How do People Get Addicted to Meperidine?
People typically get addicted to Meperidine in one of two ways. They either do so accidentally or because they have been abusing this drug for recreational purposes.
Many people start taking Meperidine not realizing how addictive it really is. Their doctors may warn them, but because the medication was recommended by a professional, those warnings often go unheeded. Taking this medication for an extended period of time of even just a few weeks can result in an addiction.
There are also those who abuse Meperidine recreationally. These individuals take this drug for the purpose of getting high. Over time, their bodies get used to it, and it can be extremely difficult to stop. At that point, they are addicted and in need of treatment.
Opioid Abuse and Addiction Statistics in Pennsylvania
Opioid abuse is widespread in Pennsylvania, and the statistics demonstrate this fact quite well. According to the state’s Opioid Data Dashboard:
- Between January 2018 and October 2020, there have been close to 29,000 emergency room visits because of opioid overdoses.
- During that same timeframe, there were almost 43,000 calls to the Get Help Now Hotline.
- There have been more than 5,000 cases of neonatal abstinence syndrome.
- Almost 46,000 doses of Naloxone have been administered by EMS in PA.
- In 2018, more than 287,000 people were diagnosed with drug use disorder in the state.
- In 2019, there were more than 4,300 drug overdoses in the state.
Types of Treatment Available in PA for Meperidine Addiction
It is important for people to understand the treatment options that are available to them in Pennsylvania for meperidine addiction. Not all of these will work for everyone, and getting a professional recommendation is highly encouraged.
Drug detox addresses withdrawal symptoms, which are likely to occur when stopping the use of meperidine. This medication can cause significant symptoms that are very difficult to manage without some type of treatment.
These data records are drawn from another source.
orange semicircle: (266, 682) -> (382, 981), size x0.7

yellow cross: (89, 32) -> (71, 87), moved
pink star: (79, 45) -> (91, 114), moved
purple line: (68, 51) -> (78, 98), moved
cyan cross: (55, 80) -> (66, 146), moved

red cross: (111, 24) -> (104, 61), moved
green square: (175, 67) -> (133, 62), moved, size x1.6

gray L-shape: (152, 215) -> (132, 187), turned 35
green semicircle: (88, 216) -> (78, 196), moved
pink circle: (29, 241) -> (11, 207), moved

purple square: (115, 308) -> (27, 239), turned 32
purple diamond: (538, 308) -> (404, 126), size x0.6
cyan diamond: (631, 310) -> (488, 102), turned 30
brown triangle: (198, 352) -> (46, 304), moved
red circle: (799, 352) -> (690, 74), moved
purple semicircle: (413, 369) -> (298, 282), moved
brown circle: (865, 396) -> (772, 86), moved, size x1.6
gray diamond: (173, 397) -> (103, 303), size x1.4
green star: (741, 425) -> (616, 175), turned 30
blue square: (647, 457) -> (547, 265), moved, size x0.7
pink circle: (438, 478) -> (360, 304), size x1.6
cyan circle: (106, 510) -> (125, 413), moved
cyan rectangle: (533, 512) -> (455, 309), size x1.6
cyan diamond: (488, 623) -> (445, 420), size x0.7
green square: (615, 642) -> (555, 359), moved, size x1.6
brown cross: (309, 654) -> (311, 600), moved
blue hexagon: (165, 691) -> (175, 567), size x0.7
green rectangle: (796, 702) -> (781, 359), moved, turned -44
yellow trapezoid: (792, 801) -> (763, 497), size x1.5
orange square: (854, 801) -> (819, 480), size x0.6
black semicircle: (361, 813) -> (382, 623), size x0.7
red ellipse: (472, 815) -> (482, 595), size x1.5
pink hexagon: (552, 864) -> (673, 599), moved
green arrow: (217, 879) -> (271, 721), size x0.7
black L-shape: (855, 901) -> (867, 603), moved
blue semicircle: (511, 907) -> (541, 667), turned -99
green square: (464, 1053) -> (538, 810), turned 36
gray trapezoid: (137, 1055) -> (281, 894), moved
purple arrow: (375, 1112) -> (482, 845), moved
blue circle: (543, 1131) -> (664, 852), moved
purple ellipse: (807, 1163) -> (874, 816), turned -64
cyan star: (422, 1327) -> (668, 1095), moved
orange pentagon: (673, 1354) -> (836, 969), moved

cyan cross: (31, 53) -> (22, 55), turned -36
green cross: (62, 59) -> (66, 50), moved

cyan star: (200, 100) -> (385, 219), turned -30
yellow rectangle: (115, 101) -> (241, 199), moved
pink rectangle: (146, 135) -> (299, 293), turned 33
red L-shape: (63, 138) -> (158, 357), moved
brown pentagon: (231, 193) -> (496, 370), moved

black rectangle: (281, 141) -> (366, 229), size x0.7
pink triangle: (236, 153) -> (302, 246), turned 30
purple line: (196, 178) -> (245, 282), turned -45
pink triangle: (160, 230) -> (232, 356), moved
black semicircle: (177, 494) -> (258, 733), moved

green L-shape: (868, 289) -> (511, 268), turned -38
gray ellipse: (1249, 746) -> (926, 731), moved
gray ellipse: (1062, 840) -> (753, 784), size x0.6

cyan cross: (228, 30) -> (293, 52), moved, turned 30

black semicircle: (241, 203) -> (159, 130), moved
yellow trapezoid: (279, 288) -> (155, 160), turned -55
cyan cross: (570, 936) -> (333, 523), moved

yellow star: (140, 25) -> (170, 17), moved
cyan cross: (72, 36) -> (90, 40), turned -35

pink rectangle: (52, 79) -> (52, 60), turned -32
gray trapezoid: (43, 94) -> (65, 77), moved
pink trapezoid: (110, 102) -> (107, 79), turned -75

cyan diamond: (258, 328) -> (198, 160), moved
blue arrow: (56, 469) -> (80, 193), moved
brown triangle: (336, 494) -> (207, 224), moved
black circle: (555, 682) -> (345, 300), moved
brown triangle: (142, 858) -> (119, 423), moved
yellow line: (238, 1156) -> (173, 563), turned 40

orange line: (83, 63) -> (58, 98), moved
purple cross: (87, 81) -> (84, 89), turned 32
For people who are addicted to meperidine, medication assisted treatment is likely to be recommended. It allows people to take FDA-approved medications that can help with their symptoms. Some of these drugs include Suboxone and Methadone. Also, behavioral therapy is a critical component of MAT because it can help people learn how to change their destructive behaviors.
Inpatient treatment is residential care that involves a 28-day stay in a facility during rehab. Many of these programs include detox services, which will take place during the beginning of the patient’s stay. Afterward, people are ready to move on to therapy.
Therapy can include individual, group and family sessions. Inpatient rehab offers the higher level of support that most people need when they are new to recovery.
Long-Term Rehab Programs
Long-term rehab is a great option for people who need a longer period of time to recover. Sometimes inpatient care is not enough, which can be evidenced by repeated relapses or other issues. But this level of care allows people to remain in treatment for several months, if necessary.
Outpatient Rehab and Therapy
Outpatient rehab programs can be beneficial for people who are new to recovery in some cases. Not every level of care will work for everyone, and some are best utilized as a form of aftercare. Here are the three main types of outpatient treatment.
- Partial hospitalization programs – PHPs offer day treatment to people while they continue to live at home. They come to the program during the day and stay for several hours as much as 5-7 days per week.
- Intensive outpatient programs – IOPs are similar to PHPs, and the main difference is that they are held during the evenings. Clients come to treatment 3-5 times per week and receive therapy.
- Outpatient rehab – A more traditional outpatient rehab program typically only involves individual therapy sessions. Clients may come to appointments as much as three times per week.
Sober Living Homes
Sober living homes offer safe places to stay for people who are in recovery. They are residential houses that require residents to pay rent, attend outpatient rehab appointments and contribute to the home in some way.